■ **Exercise instructions**: When you reach the line that holds "Decompose this app", start copying exactly and keep going through the final line of the data, leaving out pictures.
Top of Supplied material
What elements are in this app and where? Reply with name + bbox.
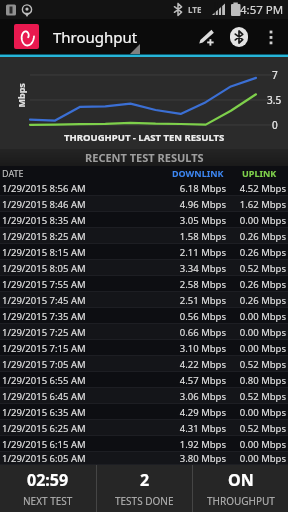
button[interactable]: 1/29/2015 6:35 AM	[0, 404, 288, 420]
staticText: 4.22 Mbps	[170, 358, 226, 371]
staticText: 2	[140, 469, 150, 491]
staticText: 0.52 Mbps	[230, 390, 286, 403]
button[interactable]: App icon	[14, 24, 39, 49]
button[interactable]: 1/29/2015 7:45 AM	[0, 292, 288, 308]
staticText: Mbps	[14, 82, 26, 108]
button[interactable]: 1/29/2015 6:45 AM	[0, 388, 288, 404]
staticText: 0.52 Mbps	[230, 422, 286, 435]
staticText: 4.31 Mbps	[170, 422, 226, 435]
staticText: 1/29/2015 6:45 AM	[2, 390, 86, 403]
staticText: 0	[272, 118, 278, 132]
staticText: 0.56 Mbps	[170, 310, 226, 323]
staticText: 0.26 Mbps	[230, 230, 286, 243]
staticText: 1/29/2015 6:25 AM	[2, 422, 86, 435]
button[interactable]: 1/29/2015 6:25 AM	[0, 420, 288, 436]
staticText: THROUGHPUT - LAST TEN RESULTS	[64, 131, 225, 144]
button[interactable]: 1/29/2015 6:15 AM	[0, 436, 288, 452]
button[interactable]: 1/29/2015 8:46 AM	[0, 196, 288, 212]
staticText: 1.62 Mbps	[230, 198, 286, 211]
staticText: 6.18 Mbps	[170, 182, 226, 195]
staticText: 1/29/2015 7:35 AM	[2, 310, 86, 323]
staticText: 0.00 Mbps	[230, 214, 286, 227]
button[interactable]: 1/29/2015 8:25 AM	[0, 228, 288, 244]
staticText: 1/29/2015 8:25 AM	[2, 230, 86, 243]
button[interactable]: ON	[193, 465, 288, 512]
button[interactable]: 1/29/2015 8:56 AM	[0, 180, 288, 196]
staticText: NEXT TEST	[23, 494, 73, 508]
staticText: 0.26 Mbps	[230, 294, 286, 307]
staticText: 02:59	[27, 469, 69, 491]
button[interactable]: 1/29/2015 7:05 AM	[0, 356, 288, 372]
staticText: 4.29 Mbps	[170, 406, 226, 419]
staticText: 1/29/2015 6:35 AM	[2, 406, 86, 419]
staticText: 1/29/2015 8:05 AM	[2, 262, 86, 275]
staticText: 1/29/2015 7:25 AM	[2, 326, 86, 339]
staticText: DOWNLINK	[172, 167, 224, 179]
staticText: 1/29/2015 7:55 AM	[2, 278, 86, 291]
button[interactable]: 1/29/2015 8:35 AM	[0, 212, 288, 228]
staticText: 2.11 Mbps	[170, 246, 226, 259]
staticText: 0.00 Mbps	[230, 310, 286, 323]
staticText: 1/29/2015 8:46 AM	[2, 198, 86, 211]
staticText: ON	[228, 469, 254, 491]
button[interactable]: 1/29/2015 7:35 AM	[0, 308, 288, 324]
button[interactable]: Throughput	[53, 27, 138, 47]
staticText: 0.00 Mbps	[230, 406, 286, 419]
staticText: 0.00 Mbps	[230, 326, 286, 339]
staticText: 3.06 Mbps	[170, 390, 226, 403]
staticText: 1.58 Mbps	[170, 230, 226, 243]
staticText: 3.5	[267, 93, 282, 107]
staticText: 0.52 Mbps	[230, 262, 286, 275]
staticText: 1.92 Mbps	[170, 438, 226, 451]
staticText: 7	[272, 68, 278, 82]
staticText: 1/29/2015 6:05 AM	[2, 452, 86, 465]
button[interactable]: 1/29/2015 8:15 AM	[0, 244, 288, 260]
button[interactable]: 02:59	[0, 465, 96, 512]
staticText: 3.80 Mbps	[170, 452, 226, 465]
button[interactable]: Bluetooth	[222, 20, 256, 54]
staticText: UPLINK	[242, 167, 277, 179]
button[interactable]: 1/29/2015 8:05 AM	[0, 260, 288, 276]
staticText: 0.26 Mbps	[230, 278, 286, 291]
staticText: 0.00 Mbps	[230, 452, 286, 465]
staticText: 0.80 Mbps	[230, 374, 286, 387]
staticText: 1/29/2015 6:15 AM	[2, 438, 86, 451]
button[interactable]: 2	[97, 465, 192, 512]
button[interactable]: Add note	[188, 20, 222, 54]
staticText: 1/29/2015 8:15 AM	[2, 246, 86, 259]
staticText: LTE	[188, 4, 202, 15]
staticText: 0.00 Mbps	[230, 342, 286, 355]
staticText: 1/29/2015 7:15 AM	[2, 342, 86, 355]
staticText: 0.52 Mbps	[230, 358, 286, 371]
staticText: 1/29/2015 8:35 AM	[2, 214, 86, 227]
staticText: DATE	[2, 167, 24, 179]
staticText: 1/29/2015 6:55 AM	[2, 374, 86, 387]
button[interactable]: 1/29/2015 6:55 AM	[0, 372, 288, 388]
button[interactable]: 1/29/2015 7:25 AM	[0, 324, 288, 340]
staticText: 1/29/2015 8:56 AM	[2, 182, 86, 195]
staticText: 2.51 Mbps	[170, 294, 226, 307]
button[interactable]: More options	[256, 22, 286, 52]
staticText: 3.10 Mbps	[170, 342, 226, 355]
staticText: 1/29/2015 7:45 AM	[2, 294, 86, 307]
button[interactable]: 1/29/2015 7:55 AM	[0, 276, 288, 292]
staticText: RECENT TEST RESULTS	[85, 150, 204, 165]
button[interactable]: 1/29/2015 7:15 AM	[0, 340, 288, 356]
staticText: 0.66 Mbps	[170, 326, 226, 339]
staticText: 4.57 Mbps	[170, 374, 226, 387]
staticText: 4.96 Mbps	[170, 198, 226, 211]
staticText: 1/29/2015 7:05 AM	[2, 358, 86, 371]
staticText: 4:57 PM	[240, 2, 284, 18]
staticText: 2.58 Mbps	[170, 278, 226, 291]
staticText: 0.00 Mbps	[230, 438, 286, 451]
staticText: TESTS DONE	[115, 494, 174, 508]
staticText: THROUGHPUT	[207, 494, 275, 508]
staticText: 3.05 Mbps	[170, 214, 226, 227]
button[interactable]: 1/29/2015 6:05 AM	[0, 452, 288, 465]
staticText: 4.52 Mbps	[230, 182, 286, 195]
staticText: 3.34 Mbps	[170, 262, 226, 275]
staticText: 0.26 Mbps	[230, 246, 286, 259]
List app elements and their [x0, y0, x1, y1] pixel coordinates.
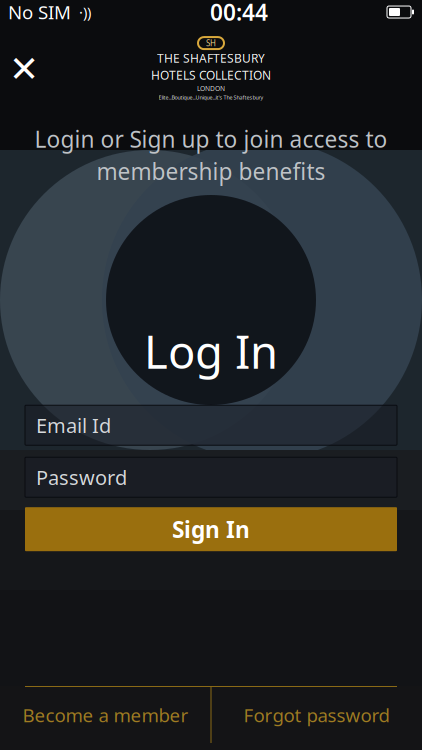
staticText: Email Id	[36, 412, 111, 438]
staticText: Password	[36, 464, 127, 490]
staticText: Forgot password	[244, 703, 390, 727]
staticText: Sign In	[172, 514, 250, 544]
button[interactable]: Close	[0, 45, 48, 93]
staticText: Become a member	[22, 703, 188, 727]
staticText: membership benefits	[96, 156, 326, 186]
staticText: ✕	[9, 49, 39, 90]
staticText: HOTELS COLLECTION	[151, 67, 271, 83]
staticText: Elite...Boutique...Unique...it's The Sha…	[158, 94, 264, 101]
staticText: Log In	[144, 321, 278, 381]
staticText: THE SHAFTESBURY	[157, 50, 265, 66]
staticText: SH	[206, 38, 216, 48]
staticText: ·))	[71, 2, 91, 22]
button[interactable]: Become a member	[0, 687, 211, 743]
staticText: 00:44	[210, 0, 268, 27]
button[interactable]: Forgot password	[211, 687, 422, 743]
staticText: Login or Sign up to join access to	[34, 124, 388, 154]
staticText: LONDON	[197, 84, 225, 93]
button[interactable]: Sign In	[25, 507, 397, 551]
staticText: No SIM	[8, 0, 71, 24]
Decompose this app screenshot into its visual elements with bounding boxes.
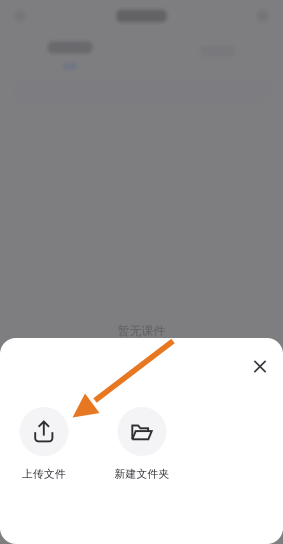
button[interactable]: Courseware tab [0,32,140,76]
staticText: 新建文件夹 [114,467,170,480]
button[interactable]: 新建文件夹 [93,407,191,481]
staticText: 暂无课件 [118,324,166,338]
button[interactable]: 上传文件 [0,407,93,481]
button[interactable]: Close [240,346,280,386]
staticText: 上传文件 [22,467,66,480]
Bottom of Supplied material
■ **Answer**:
Decompose this app screenshot into its visual elements with bounding boxes.
button[interactable]: Courseware tab [0,32,140,76]
staticText: 新建文件夹 [114,467,170,480]
button[interactable]: 新建文件夹 [93,407,191,481]
staticText: 暂无课件 [118,324,166,338]
button[interactable]: 上传文件 [0,407,93,481]
button[interactable]: Close [240,346,280,386]
staticText: 上传文件 [22,467,66,480]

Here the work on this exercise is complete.